WHAT TO WORK ON:
Using the data below, reproduce exactly the lines from the line with "l’élargir vers Boulogne-sur-mer et les" to the line with "Armliftsystem", both included; pictures must be dropped.

AVAILABLE RECORDS:
--- START ---

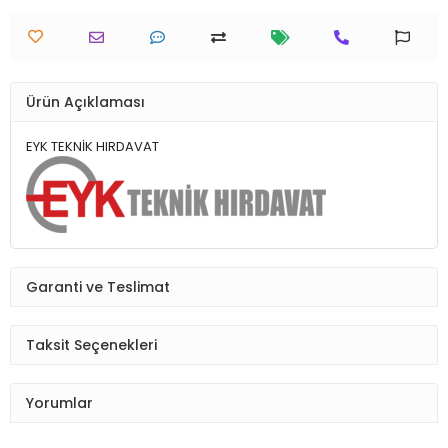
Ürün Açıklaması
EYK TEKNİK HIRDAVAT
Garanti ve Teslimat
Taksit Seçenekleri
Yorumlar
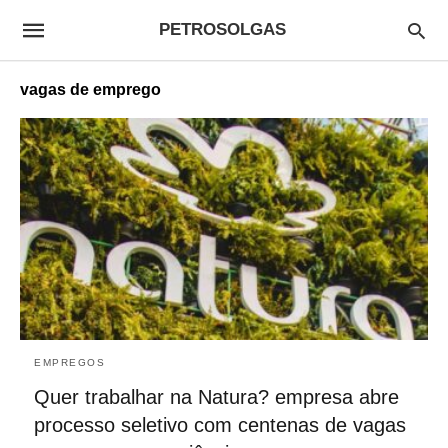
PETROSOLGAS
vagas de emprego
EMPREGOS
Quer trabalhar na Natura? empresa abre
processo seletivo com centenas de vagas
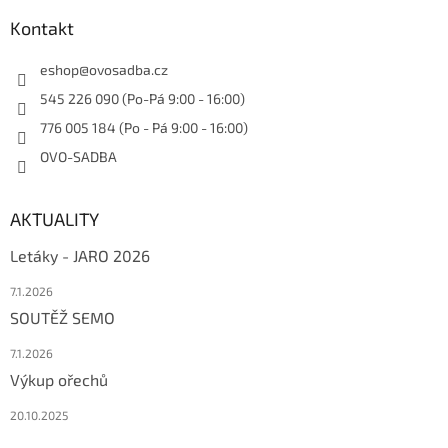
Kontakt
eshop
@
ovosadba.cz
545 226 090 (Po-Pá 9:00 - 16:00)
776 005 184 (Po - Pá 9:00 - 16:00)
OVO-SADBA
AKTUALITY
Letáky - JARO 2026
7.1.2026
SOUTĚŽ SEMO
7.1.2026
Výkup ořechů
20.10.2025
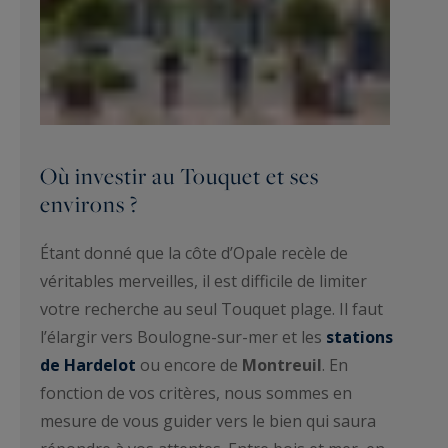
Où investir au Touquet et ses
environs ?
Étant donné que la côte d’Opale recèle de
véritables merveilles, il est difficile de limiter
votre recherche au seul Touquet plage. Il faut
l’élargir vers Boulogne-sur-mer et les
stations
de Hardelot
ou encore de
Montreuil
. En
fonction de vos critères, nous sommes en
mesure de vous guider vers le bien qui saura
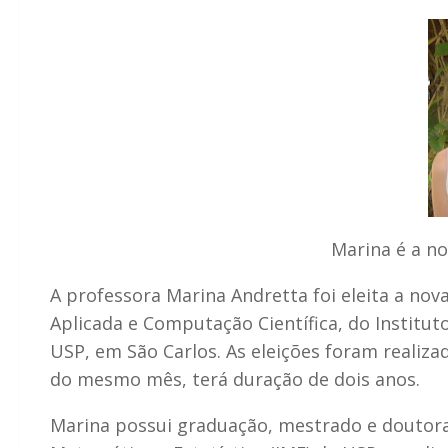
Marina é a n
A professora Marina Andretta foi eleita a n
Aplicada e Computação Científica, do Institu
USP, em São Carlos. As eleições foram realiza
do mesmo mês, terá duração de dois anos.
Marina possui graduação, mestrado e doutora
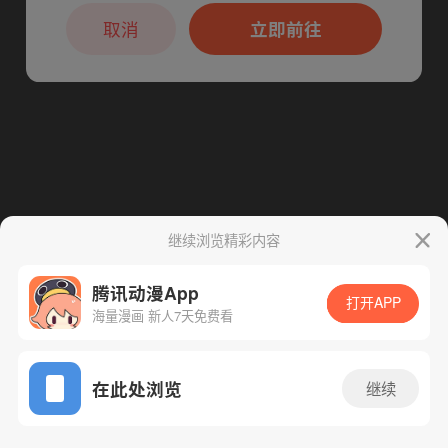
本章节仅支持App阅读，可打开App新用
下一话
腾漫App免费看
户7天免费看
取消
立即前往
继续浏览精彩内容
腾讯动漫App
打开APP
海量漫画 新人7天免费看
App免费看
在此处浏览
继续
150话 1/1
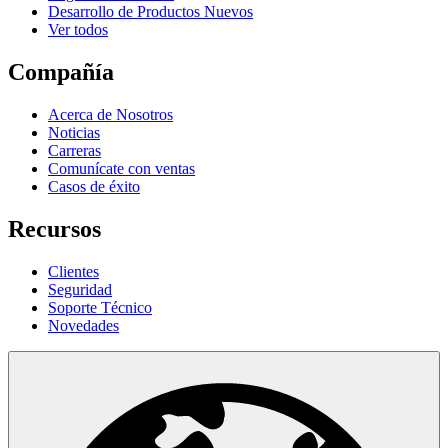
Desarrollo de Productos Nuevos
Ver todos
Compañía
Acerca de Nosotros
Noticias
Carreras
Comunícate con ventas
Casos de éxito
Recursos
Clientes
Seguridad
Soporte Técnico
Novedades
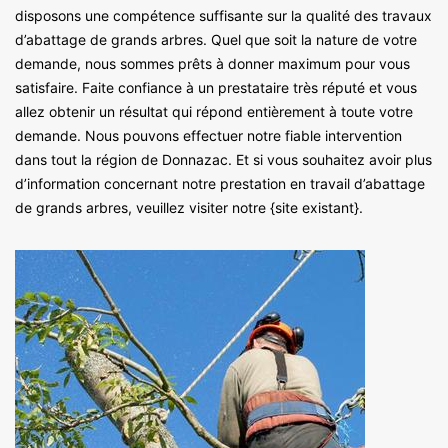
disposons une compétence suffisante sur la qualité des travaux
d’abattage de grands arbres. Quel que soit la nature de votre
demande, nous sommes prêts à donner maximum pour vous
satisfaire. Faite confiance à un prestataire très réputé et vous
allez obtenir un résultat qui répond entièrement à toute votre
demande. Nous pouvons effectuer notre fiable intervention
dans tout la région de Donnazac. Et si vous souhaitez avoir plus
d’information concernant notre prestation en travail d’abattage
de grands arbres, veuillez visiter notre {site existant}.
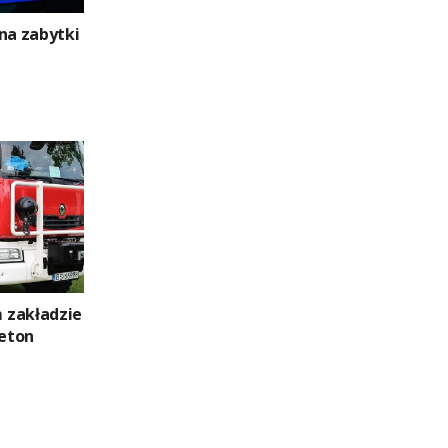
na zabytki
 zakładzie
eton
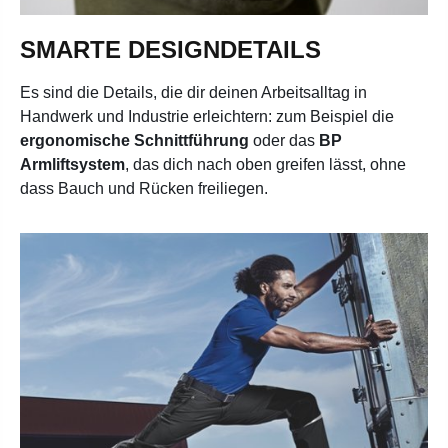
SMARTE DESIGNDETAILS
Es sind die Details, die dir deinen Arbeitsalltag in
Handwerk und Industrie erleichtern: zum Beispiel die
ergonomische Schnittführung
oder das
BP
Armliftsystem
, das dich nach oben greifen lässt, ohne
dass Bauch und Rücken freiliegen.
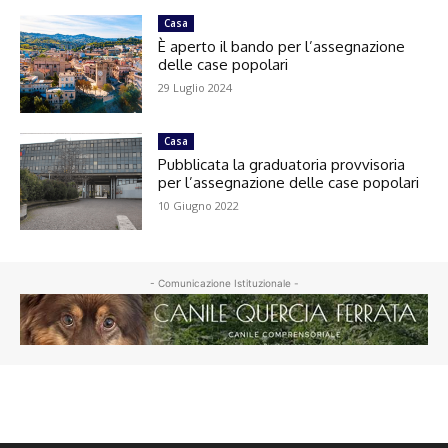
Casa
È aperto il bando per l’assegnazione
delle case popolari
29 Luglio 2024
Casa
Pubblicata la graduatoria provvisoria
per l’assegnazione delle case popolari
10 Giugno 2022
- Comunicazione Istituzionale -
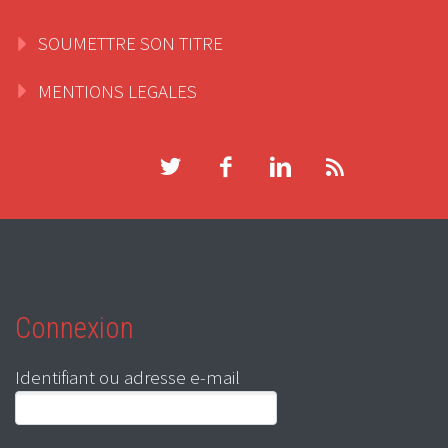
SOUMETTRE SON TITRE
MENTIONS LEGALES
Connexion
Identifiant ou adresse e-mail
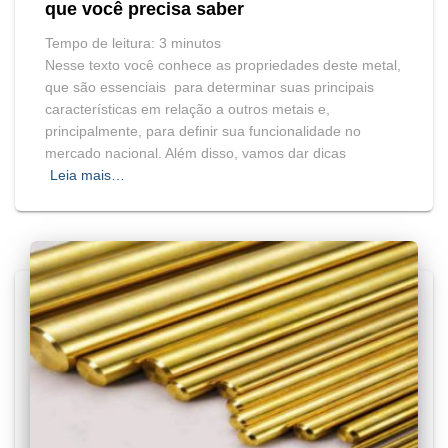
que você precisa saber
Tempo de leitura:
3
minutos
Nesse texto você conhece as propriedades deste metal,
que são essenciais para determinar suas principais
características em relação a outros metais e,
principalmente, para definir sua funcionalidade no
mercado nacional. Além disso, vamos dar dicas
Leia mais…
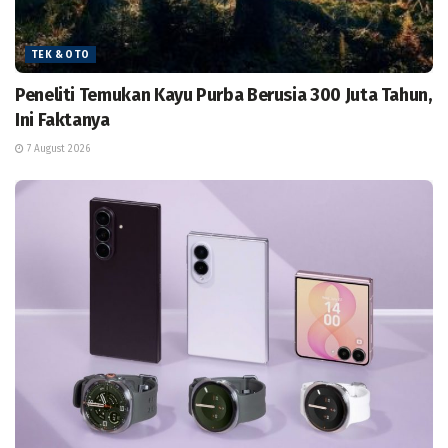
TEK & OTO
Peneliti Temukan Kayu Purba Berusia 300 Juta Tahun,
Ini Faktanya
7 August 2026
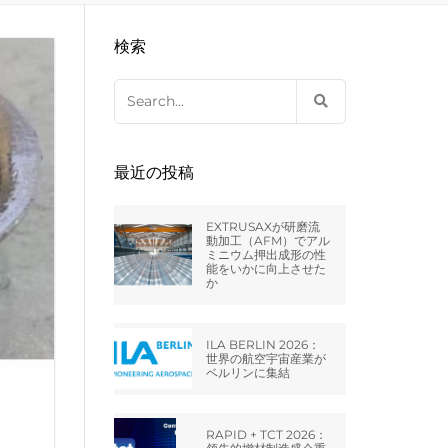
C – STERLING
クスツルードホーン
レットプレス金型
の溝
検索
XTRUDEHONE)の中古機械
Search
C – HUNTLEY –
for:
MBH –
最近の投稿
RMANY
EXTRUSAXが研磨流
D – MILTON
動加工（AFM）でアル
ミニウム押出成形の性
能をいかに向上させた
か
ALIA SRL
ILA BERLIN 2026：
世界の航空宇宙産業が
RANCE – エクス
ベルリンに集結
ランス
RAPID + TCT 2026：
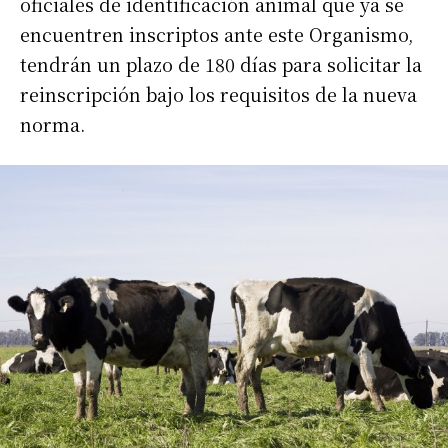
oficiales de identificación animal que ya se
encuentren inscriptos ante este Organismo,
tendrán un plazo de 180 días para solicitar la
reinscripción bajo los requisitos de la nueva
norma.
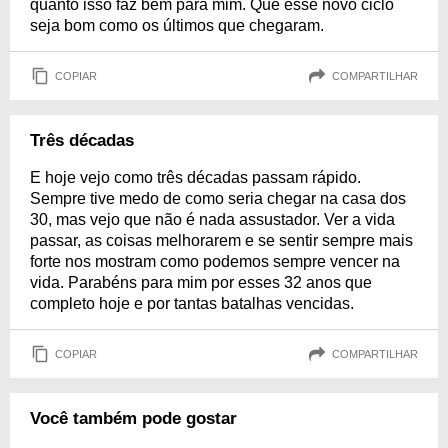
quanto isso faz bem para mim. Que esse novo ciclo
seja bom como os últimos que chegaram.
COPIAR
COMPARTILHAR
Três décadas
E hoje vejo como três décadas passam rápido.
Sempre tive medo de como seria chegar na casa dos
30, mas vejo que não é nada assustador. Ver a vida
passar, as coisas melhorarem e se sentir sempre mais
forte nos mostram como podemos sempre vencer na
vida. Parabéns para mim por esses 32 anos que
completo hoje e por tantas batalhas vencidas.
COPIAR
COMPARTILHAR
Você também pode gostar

--- END ---

OUTPUT OF THE EXERCISE:
l’élargir vers Boulogne-sur-mer et les
stations
de Hardelot
ou encore de
Montreuil
. En
fonction de vos critères, nous sommes en
mesure de vous guider vers le bien qui saura
Marina é a n
A professora Marina Andretta foi eleita a n
Aplicada e Computação Científica, do Institu
USP, em São Carlos. As eleições foram realiza
do mesmo mês, terá duração de dois anos.
Marina possui graduação, mestrado e doutora
本章节仅支持App阅读，可打开App新用
下一话
腾漫App免费看
户7天免费看
取消
立即前往
继续浏览精彩内容
腾讯动漫App
打开APP
海量漫画 新人7天免费看
App免费看
在此处浏览
继续
150话 1/1
Desarrollo de Productos Nuevos
Ver todos
Compañía
Acerca de Nosotros
Noticias
Carreras
Comunícate con ventas
Casos de éxito
Recursos
Clientes
Seguridad
Soporte Técnico
Novedades
disposons une compétence suffisante sur la qualité des travaux
d’abattage de grands arbres. Quel que soit la nature de votre
demande, nous sommes prêts à donner maximum pour vous
satisfaire. Faite confiance à un prestataire très réputé et vous
allez obtenir un résultat qui répond entièrement à toute votre
demande. Nous pouvons effectuer notre fiable intervention
dans tout la région de Donnazac. Et si vous souhaitez avoir plus
d’information concernant notre prestation en travail d’abattage
de grands arbres, veuillez visiter notre {site existant}.
na zabytki
 zakładzie
eton
SMARTE DESIGNDETAILS
Es sind die Details, die dir deinen Arbeitsalltag in
Handwerk und Industrie erleichtern: zum Beispiel die
ergonomische Schnittführung
oder das
BP
Armliftsystem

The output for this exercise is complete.